We'd like to raise level of debate on bilingual education

With the second half of the school year under way, it’s time to ask readers for some input on another important issue: bilingual education.

Is it working in Arizona?

Last month, we published your suggestions on how to reduce the ever-growing gap between the academic achievement of minority and non-minority students.

Those ideas included more tutoring, higher expectations, deeper parental involvement, a return to the basics and making sure students can read.

We’d like to hear more thought-provoking ideas about bilingual education.

What we don’t want to hear are comments similar to those during a recent shouting match between supporters and opponents of an initiative to dismantle bilingual education in Arizona.

At the Tucson launch for the movement, the movement’s supporters yelled, “Go Back to Mexico!” while opponents yelled, “Coconuts!” at members of English for the Children – Arizona.

The debate, at El Rio Neighborhood Center, 1390 W. Speedway Blvd., set the tone for what is expected to be a racially charged and emotional controversy over the next few months.

We’d like to receive examples of where bilingual education is working – and where it’s not.

Give us suggestions on how bilingual education can be improved, and whether it needs to be streamlined or broadened.

Tell us about Pima County children, now grown, who prospered thanks to bilingual education classrooms – or about those hindered by the experience.

Students, give us your personal accounts of what it is like in a bilingual class.

Teachers, administrators and parents, please do the same.

If Tucson, sometimes referred to as the birthplace of bilingual education, is doing it right, let’s prove it with solid evidence.

If school districts are keeping students back simply to continue getting additional bilingual education dollars, let’s uncover that.

In California, which essentially has eliminated bilingual education, recent news accounts indicate some teachers are pleasantly surprised that some non-English students are speaking English more quickly.

What do you think would happen in Arizona?

What would be the cost?

If some local bilingual education programs are working and some are not, let us examine what the differences are and work toward an equitable program that serves all children well.

The Arizona initiative to dismantle bilingual education is similar to one that passed in California behind millionaire Ron Unz, who is lending support to the movement here.

Under the Arizona plan:

Schoolchildren would learn English by being taught in English.

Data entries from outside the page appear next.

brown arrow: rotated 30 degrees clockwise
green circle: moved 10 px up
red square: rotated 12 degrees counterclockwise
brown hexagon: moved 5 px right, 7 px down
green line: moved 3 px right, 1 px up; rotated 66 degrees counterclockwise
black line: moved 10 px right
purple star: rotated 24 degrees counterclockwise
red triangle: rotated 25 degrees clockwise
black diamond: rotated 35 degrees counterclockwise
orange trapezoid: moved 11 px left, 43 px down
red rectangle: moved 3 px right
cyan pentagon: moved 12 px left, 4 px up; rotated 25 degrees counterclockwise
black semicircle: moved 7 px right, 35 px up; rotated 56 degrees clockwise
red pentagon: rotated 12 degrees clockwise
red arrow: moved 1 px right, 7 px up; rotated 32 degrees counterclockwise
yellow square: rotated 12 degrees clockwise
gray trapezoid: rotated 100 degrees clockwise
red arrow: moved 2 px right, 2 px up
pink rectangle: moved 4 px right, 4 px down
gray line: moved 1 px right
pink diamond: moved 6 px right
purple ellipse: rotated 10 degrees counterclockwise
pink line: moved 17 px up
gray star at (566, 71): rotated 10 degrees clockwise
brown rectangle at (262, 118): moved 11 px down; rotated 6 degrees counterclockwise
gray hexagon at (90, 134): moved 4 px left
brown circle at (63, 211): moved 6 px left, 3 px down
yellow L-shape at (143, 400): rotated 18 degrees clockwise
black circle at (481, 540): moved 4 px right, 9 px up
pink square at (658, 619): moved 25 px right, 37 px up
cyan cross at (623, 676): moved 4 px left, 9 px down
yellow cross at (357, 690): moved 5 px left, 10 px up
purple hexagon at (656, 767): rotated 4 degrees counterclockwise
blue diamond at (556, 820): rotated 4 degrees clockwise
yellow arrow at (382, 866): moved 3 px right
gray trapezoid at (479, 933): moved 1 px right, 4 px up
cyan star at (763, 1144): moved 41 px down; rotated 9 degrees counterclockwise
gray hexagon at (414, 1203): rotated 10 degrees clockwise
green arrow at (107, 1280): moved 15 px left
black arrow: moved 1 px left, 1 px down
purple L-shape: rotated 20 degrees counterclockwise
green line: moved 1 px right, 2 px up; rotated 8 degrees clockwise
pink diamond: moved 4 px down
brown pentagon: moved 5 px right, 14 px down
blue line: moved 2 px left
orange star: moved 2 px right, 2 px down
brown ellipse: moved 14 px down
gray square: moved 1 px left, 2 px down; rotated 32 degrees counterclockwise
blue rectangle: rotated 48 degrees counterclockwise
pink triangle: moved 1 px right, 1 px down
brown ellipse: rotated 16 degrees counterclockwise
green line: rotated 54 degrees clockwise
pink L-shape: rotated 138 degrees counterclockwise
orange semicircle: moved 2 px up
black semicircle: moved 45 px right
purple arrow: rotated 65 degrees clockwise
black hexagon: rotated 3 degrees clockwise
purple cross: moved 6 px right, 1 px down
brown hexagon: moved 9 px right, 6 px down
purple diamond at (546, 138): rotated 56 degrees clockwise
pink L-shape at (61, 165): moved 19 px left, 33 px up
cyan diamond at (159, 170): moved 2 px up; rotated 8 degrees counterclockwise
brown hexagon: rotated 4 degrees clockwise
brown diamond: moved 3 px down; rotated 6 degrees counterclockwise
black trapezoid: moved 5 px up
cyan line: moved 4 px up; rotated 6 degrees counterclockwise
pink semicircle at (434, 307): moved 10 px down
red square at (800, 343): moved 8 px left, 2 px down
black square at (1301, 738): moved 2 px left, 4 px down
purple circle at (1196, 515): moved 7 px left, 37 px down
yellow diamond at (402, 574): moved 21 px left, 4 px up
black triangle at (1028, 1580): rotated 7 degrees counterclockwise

Children with limited English proficiency could enroll in “sheltered English immersion” programs for up to one year.

Foreign-language classes for children who already know English would be unaffected, as would special-education programs for the physically and mentally impaired.

Parents could submit a written waiver to keep their children in bilingual programs. Schools where 20 or more students in the same grade request a waiver would be required to offer a bilingual class.

To monitor academic growth, a written test – in English – would be given annually to all students starting in the second grade.

The initiative attempt, which needs 115,000 signatures to get on the 2000 ballot, is here – like it or not.

Let us scrutinize the issue here.

We will devote an entire schools page later this year to what we have learned from your comments.

There is no doubt that local representatives from both sides of the bilingual education debate truly believe their side has the best interest of children at heart.

And because of these beliefs, we can forgo the name-calling and get down to the facts and find true solutions.